▶ _What to work on_
For this exercise, the lines from the one with "TERMIN BUCHEN" through the end of the material below must be output exactly, without pictures.

▶ _Data under study_
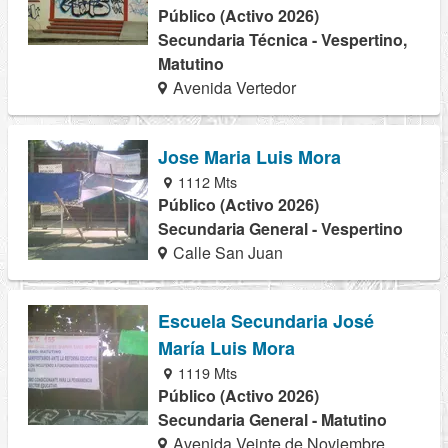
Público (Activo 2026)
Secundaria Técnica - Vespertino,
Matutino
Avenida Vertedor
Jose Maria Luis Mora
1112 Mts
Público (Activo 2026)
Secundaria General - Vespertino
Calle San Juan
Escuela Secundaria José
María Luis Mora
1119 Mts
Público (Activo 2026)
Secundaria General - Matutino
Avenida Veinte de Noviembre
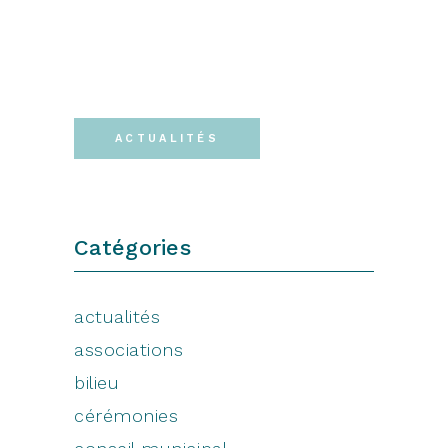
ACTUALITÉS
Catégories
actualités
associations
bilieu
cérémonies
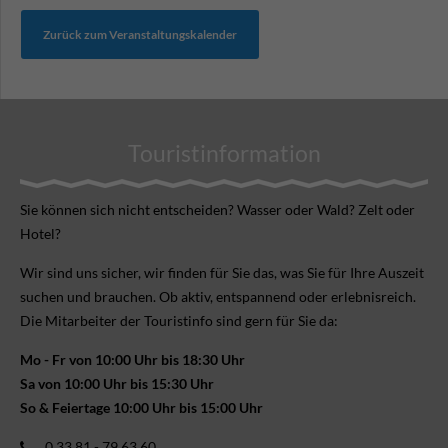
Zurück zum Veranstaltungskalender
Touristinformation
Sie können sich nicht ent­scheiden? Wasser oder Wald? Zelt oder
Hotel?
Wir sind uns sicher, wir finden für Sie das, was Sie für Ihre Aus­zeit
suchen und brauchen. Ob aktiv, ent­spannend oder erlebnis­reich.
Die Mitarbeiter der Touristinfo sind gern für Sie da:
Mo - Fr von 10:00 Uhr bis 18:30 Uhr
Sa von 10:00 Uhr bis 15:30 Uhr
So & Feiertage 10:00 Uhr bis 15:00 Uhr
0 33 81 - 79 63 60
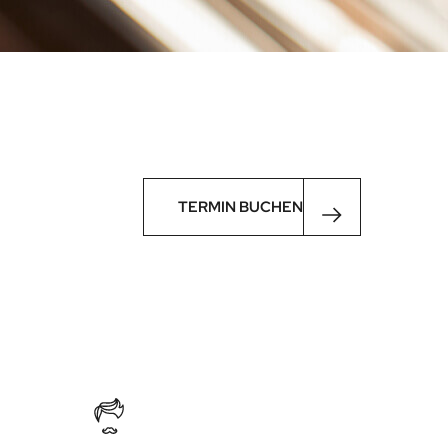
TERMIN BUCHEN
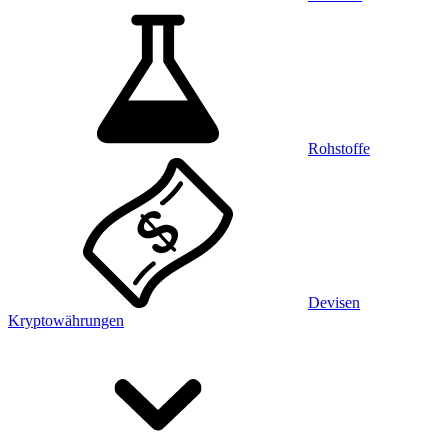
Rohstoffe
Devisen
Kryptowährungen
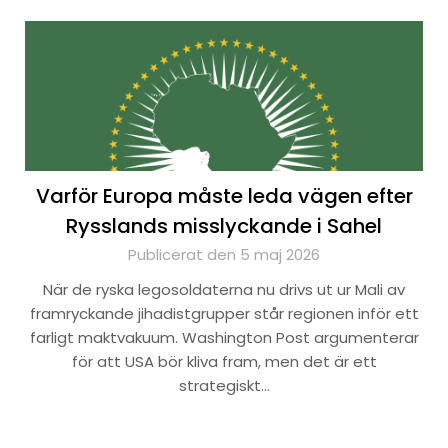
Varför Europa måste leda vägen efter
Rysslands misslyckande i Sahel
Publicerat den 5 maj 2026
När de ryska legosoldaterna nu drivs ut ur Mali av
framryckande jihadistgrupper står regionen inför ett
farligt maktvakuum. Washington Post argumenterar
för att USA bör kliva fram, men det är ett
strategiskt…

▶ _Response area_
TERMIN BUCHEN
Rohstoffe
Devisen
Kryptowährungen
Varför Europa måste leda vägen efter
Rysslands misslyckande i Sahel
Publicerat den 5 maj 2026
När de ryska legosoldaterna nu drivs ut ur Mali av
framryckande jihadistgrupper står regionen inför ett
farligt maktvakuum. Washington Post argumenterar
för att USA bör kliva fram, men det är ett
strategiskt…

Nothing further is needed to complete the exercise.